The entries that follow must be given again exactly, with no pictures kept.
++++ Dataset entries ++++
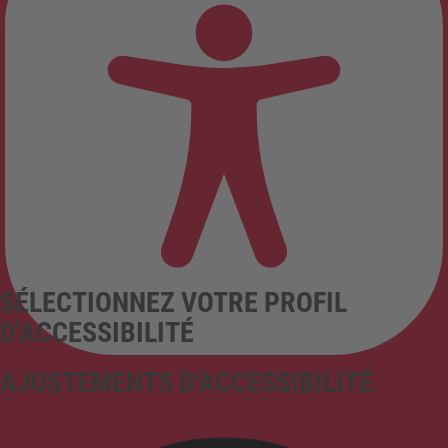
SÉLECTIONNEZ VOTRE PROFIL
D'ACCESSIBILITÉ
AJUSTEMENTS D'ACCESSIBILITÉ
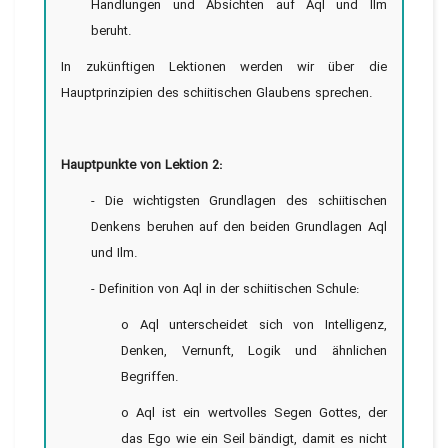
Handlungen und Absichten auf Aql und Ilm
beruht.
In zukünftigen Lektionen werden wir über die
Hauptprinzipien des schiitischen Glaubens sprechen.
Hauptpunkte von Lektion 2:
- Die wichtigsten Grundlagen des schiitischen
Denkens beruhen auf den beiden Grundlagen Aql
und Ilm.
- Definition von Aql in der schiitischen Schule:
o Aql unterscheidet sich von Intelligenz,
Denken, Vernunft, Logik und ähnlichen
Begriffen.
o Aql ist ein wertvolles Segen Gottes, der
das Ego wie ein Seil bändigt, damit es nicht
++++
# Task result
SÉLECTIONNEZ VOTRE PROFIL
D'ACCESSIBILITÉ
AJUSTEMENTS D'ACCESSIBILITÉ
Handlungen und Absichten auf Aql und Ilm
beruht.
In zukünftigen Lektionen werden wir über die
Hauptprinzipien des schiitischen Glaubens sprechen.
Hauptpunkte von Lektion 2:
- Die wichtigsten Grundlagen des schiitischen
Denkens beruhen auf den beiden Grundlagen Aql
und Ilm.
- Definition von Aql in der schiitischen Schule:
o Aql unterscheidet sich von Intelligenz,
Denken, Vernunft, Logik und ähnlichen
Begriffen.
o Aql ist ein wertvolles Segen Gottes, der
das Ego wie ein Seil bändigt, damit es nicht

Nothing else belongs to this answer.